To do the sign for "frustrated" smack the back of your hand into your face.  Do it twice.

Tip:  Don't hurt yourself.  (Yes, you're welcome for that outstanding bit of advice. No, that's alright -- no need to send money.)

FRUSTRATED / frustrating / frustration:

Memory aid: Think of constantly "running into a brick wall."  That would be frustrating, yes?

Note: On second thought, go ahead and send money.



Sample sentence: YOU FEEL FRUSTRATED WHEN? (When do you feel frustrated?)




The sign FRUSTRATED can actually serve as a conjunction. Meaning?  You could sign, I DRIVE-to STORE, FRUSTRATED, CLOSED. I DRIVE BANK, FRUSTRATED, CLOSED, I DRIVE HOME. 
The sign "FRUSTRATED" in those situations would mean "and it was" as well as expressing the feeling of frustration.
When you use "FRUSTRATED" as a conjunction you only use a single movement. (You smack your face just once--not twice--for the conjunction version). I know it is hard for some of your to only smack yourself once, and you may indeed deserve the extra smacking-- but try to control yourself for the sake of good signing when doing conjunctions.
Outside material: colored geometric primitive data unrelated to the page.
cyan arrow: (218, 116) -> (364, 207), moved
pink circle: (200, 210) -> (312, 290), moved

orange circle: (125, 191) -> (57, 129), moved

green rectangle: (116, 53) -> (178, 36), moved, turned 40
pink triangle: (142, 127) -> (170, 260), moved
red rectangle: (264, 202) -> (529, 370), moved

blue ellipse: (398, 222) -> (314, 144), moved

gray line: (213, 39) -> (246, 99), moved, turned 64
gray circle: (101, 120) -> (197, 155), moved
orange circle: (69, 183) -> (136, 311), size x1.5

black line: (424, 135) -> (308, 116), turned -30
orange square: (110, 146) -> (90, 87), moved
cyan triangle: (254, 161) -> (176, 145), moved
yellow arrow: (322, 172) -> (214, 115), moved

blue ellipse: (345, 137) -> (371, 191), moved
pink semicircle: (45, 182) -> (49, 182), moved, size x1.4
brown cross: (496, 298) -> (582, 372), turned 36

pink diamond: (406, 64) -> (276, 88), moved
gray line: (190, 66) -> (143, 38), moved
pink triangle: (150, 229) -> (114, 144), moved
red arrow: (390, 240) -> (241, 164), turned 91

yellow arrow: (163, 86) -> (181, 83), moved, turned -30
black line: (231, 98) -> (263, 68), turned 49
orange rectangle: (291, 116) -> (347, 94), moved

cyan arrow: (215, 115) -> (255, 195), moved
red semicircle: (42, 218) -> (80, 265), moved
Thanks, I appreciate it.



A student writes:
Just wondering if you could clarify what you mean by using the sign 'frustrated' as a conjunction.
- Megan

Hello Megan,
In English you use conjunctions such as "and," "but," & "if" to connect sentences or parts of sentences.  You also use conjunctions to help "coordinate" words in the same clause (Source: Google). For example, you might have a list such as item 1, item 2, and item 3.  (Notice how we use the word "and' in that sentence to clarify that "item 3" is the last item in the list.)

In ASL you can use the sign FRUSTRATED to help connect or coordinate certain clauses in your sentences.  (A clause is just a part of a sentence that usually has some kind of subject and says something about that subject). 
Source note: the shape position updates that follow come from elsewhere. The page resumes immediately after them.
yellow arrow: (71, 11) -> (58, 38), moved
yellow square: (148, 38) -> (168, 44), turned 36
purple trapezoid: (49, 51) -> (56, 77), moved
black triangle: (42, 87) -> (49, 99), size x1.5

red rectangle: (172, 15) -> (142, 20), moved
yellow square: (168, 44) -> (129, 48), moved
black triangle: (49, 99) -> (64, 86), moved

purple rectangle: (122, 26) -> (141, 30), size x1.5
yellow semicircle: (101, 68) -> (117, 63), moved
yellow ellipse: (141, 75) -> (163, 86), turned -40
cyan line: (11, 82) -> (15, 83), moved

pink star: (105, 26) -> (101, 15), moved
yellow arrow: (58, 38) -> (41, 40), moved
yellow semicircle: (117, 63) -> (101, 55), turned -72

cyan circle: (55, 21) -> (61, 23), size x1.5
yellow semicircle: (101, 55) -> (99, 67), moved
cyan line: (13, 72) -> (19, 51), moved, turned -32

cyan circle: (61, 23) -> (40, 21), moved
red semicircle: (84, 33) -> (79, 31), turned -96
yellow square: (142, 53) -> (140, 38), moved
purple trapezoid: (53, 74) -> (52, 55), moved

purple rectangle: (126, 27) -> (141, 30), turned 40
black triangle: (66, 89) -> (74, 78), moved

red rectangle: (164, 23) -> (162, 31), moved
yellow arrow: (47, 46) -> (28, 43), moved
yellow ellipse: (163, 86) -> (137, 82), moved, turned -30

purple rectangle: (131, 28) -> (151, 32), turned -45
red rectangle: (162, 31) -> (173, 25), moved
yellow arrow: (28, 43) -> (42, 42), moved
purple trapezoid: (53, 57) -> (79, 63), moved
In the example sentence: "I DRIVE-to STORE, FRUSTRATED, CLOSED. I DRIVE BANK, FRUSTRATED, CLOSED, I DRIVE HOME" it might help to think of the sign FRUSTRATED as meaning "and I was frustrated that."   Thus in context the sign FRUSTRATED doesn't just mean "frustrated" but rather it means "and I was frustrated that..."  
Thus we are using the sign FRUSTRATED to express the concept of "and" as well as the concept of "frustrated" (at the same time).  That is why we say FRUSTRATED can (sometimes) function as a conjunction -- because sometimes we use it as a conjunction.